But the hunters are closing in. And they are absolutely ruthless. For the little girl, they plan a short life of suffering. For her protectors, they plan no life at all.

The good guys aren’t helpless, though.

In fact, they have resources the hunters can’t imagine.

I loved this book. It wasn’t only that it was smartly plotted and fast-paced, and that the characters were textured and sympathetic. There were also biblical and theological allusions everywhere, and layers of mythological symbolism like deep soil in which a fruitful story can flourish.

I should warn you about strong language, and sexual references and violence. There are no Christian characters in this book, and none of them act like Christians.

But there is Christianity here, and it’s everywhere.

Hunting Down Amanda gets my highest recommendation.

Dirty White Boys, by Stephen Hunter

Well, as it turns out I’ll have a little time I didn’t expect tonight, after all. Let’s see if I can get this review composed and posted (composted?) before time’s winged chariot o’ertakes me, leaving tread marks on my back.

I think you’ll either love or hate Stephen Hunter’s Dirty White Boys. I almost put it down a few pages in, because the story promised the murders of a whole lot of innocent bystanders before it was done, and I don’t have much stomach for that sort of thing anymore.

But Hunter surprised me. The story wasn’t what I expected, and I found it both compelling and complex.

A lot of people in our culture, I think, misunderstand what moral ambiguity in fiction means.

Sam Spade, for instance, in The Maltese Falcon, is a morally ambiguous character. He has major moral failings, especially in that he’s having an affair with his partner’s wife. But when that partner is killed, Sam knows his duty. He has to find the killer and turn them over to the police—even though it turns out to be someone he cares about. He’s not perfect, but he knows what’s right and what’s wrong, and he does his best to choose right.

That’s moral ambiguity.

Or there are situations where everything is so convoluted that one good has to be balanced against another good, or one evil against another. Sophie’s horrible Choice in that novel is an example of such a tragic moral ambiguity.

That’s another kind.

But modern writers aren’t usually willing to wrestle with moral ambiguity that way. They take the easy way out, flippantly declaring that there is no right and wrong, and that everyone’s choices are right for them. For all the theatrics of their characters, nobody really thinks anything important is at stake.

That’s not moral ambiguity. That’s moral nihilism.

Stephen Hunter presents here a classic exercise in real moral ambiguity. It’s a tour de force, in my opinion, with echoes of Greek tragedy.

Oklahoma Highway Trooper Bud Pewtie is Hunter’s tragic hero, the good man with the fatal flaw. He’s a little like Sam Spade, but he has more guilt. A family man with two teenage sons, he wants to be a good father and a good example. But he’s betraying his family, carrying on an affair with a younger woman. In yet another betrayal, the younger woman is the wife of his partner. Bud inhabits that moral no-man’s-land we all know so well, where you can’t make up your mind to end the thing, but can’t make up your mind to make a break the other way either. So you take the path of least resistance and hope things will work out somehow.

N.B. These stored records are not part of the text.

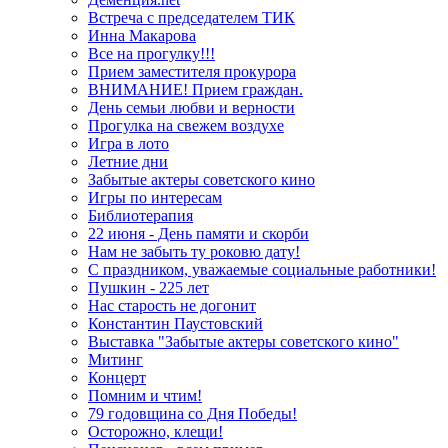
Встреча с председателем ТИК
Инна Макарова
Все на прогулку!!!
Прием заместителя прокурора
ВНИМАНИЕ! Прием граждан.
День семьи любви и верности
Прогулка на свежем воздухе
Игра в лото
Летние дни
Забытые актеры советского кино
Игры по интересам
Библиотерапия
22 июня - День памяти и скорби
Нам не забыть ту роковю дату!
С праздником, уважаемые социальные работники!
Пушкин - 225 лет
Нас старость не догонит
Константин Паустовский
Выставка "Забытые актеры советского кино"
Митинг
Концерт
Помним и чтим!
79 годовщина со Дня Победы!
Осторожно, клещи!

The antagonist in the book is Lamar Pye, a sort of mythic figure—the baddest white man in McAlester State Penitentiary. He is big and strong and fearless and smart, and when he breaks out of prison along with two other prisoners (murdering two innocent people along the way) he looks forward to blazing a path of robbery and death across the state.

And yet… in his own way, Lamar is a better man than Bud Pewtie. Because, as someone mentions, he knows how to be “true to his own kind.” “His own kind” being the people close to him, the ones he considers his family.

First of all there’s his cousin Odell. Odell is a huge, powerful man with a cleft palate and the mind of a small child. Essentially sweet by nature, he’d never have hurt anyone if he hadn’t been abused by his father (Lamar killed the father) and then become attached to a criminal.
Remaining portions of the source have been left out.